As for efficacy, a headline response rate of 56% was seen among 16 subjects given the go-forward 1.75mg/kg zilo-V dose. While that's better than historical numbers, the ASCO discussant noted more impressive efficacy on a cross-trial basis for other novel combos, including those of Roche's Columvi and Genmab's Epkinly, in a similar setting.

The phase 2/3 study presented at ASCO is Waveline-003, combining zilo-V with Rituxan/gemox chemo. The data concerned an uncontrolled dose-confirmation stage, but the trial's phase 3 portion is now now enrolling 200 patients across two cohorts, zilo-V plus R-gemox and a comparator of R-gemox alone.

Presenting the results, Dr Philippe Armand of Dana Farber said zilo-V efficacy was similar for 1.75mg and 2.0mg/kg doses, with ORRs of 56% and 57% in 16 and seven patients respectively.

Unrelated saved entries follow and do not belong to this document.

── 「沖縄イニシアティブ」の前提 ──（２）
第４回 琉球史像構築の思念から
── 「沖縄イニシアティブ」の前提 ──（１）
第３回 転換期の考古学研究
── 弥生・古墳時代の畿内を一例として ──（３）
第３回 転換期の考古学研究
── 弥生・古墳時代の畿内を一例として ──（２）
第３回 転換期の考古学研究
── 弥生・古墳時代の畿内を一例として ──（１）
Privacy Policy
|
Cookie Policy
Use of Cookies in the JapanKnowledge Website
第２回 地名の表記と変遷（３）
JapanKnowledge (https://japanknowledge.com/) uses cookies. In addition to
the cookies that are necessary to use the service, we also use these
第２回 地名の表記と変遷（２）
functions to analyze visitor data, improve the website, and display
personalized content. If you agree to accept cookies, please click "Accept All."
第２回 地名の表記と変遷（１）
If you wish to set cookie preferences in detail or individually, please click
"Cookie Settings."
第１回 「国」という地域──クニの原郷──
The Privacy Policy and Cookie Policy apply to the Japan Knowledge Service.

Source: Dr Philippe Armand & ASCO.

However, all 16 patients in the go-forward dose group experienced drug-related adverse events, including five rated serious and 10 at grades 3 to 4. Even worse was the only slightly higher 2.0mg/kg dose, where two subjects discontinued owing to sepsis or respiratory fatigue, and a third patient died of sepsis.

In the first-line phase 2 Waveline-007 study, presented at last year's ASH, there were similar concerns over zilo-V doses of 2.0mg/kg or above; 1.75mg/kg itself had a profile suggesting that Merck was treading a fine line in seeking a therapeutic window. However, there were no zilo-V-related deaths.

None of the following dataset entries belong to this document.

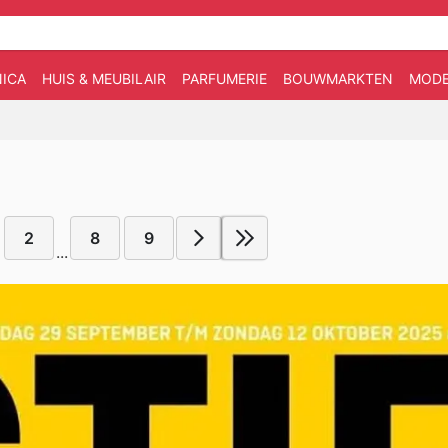
ICA
HUIS & MEUBILAIR
PARFUMERIE
BOUWMARKTEN
MOD
2
8
9
...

Zilo-V is an anti-ROR1 ADC, and first-line lymphoma is its other phase 3 setting, in the Waveline-010 trial.

Old and new comparators

Armand argued that response rates in Waveline-003 compared well against historical numbers for R-gemox. This is true to an extent for ORR (40-50% for R-gemox), and especially so for rates of complete remission: about 30% in the historical data, against 50% for zilo-V's 1.75mg/kg dose.

However, discussing the results, Cleveland Clinic's Dr Paolo Caimi pointed to recent trials of R-gemox combos of Columvi and Epkinly in relapsed lymphoma. The former showed ORR and CR rates of 68% and 59% respectively in the Starglo study, while the latter yielded 85% and 61% in Epcore NHL-2.

What's more, Caimi said Waveline-003 patients appeared not to have been heavily pretreated, having received a median of two prior therapy lines, and only two of 40 having had prior Polivy. In summary, Caimi said Merck's data were "not (yet) practice changing".

Such issues are relevant in light of the $2.8bn that Merck paid to acquire VelosBio, zilo-V's originator. The project is still in play, but it risks being overtaken by others, as well as having a seemingly narrow therapeutic window.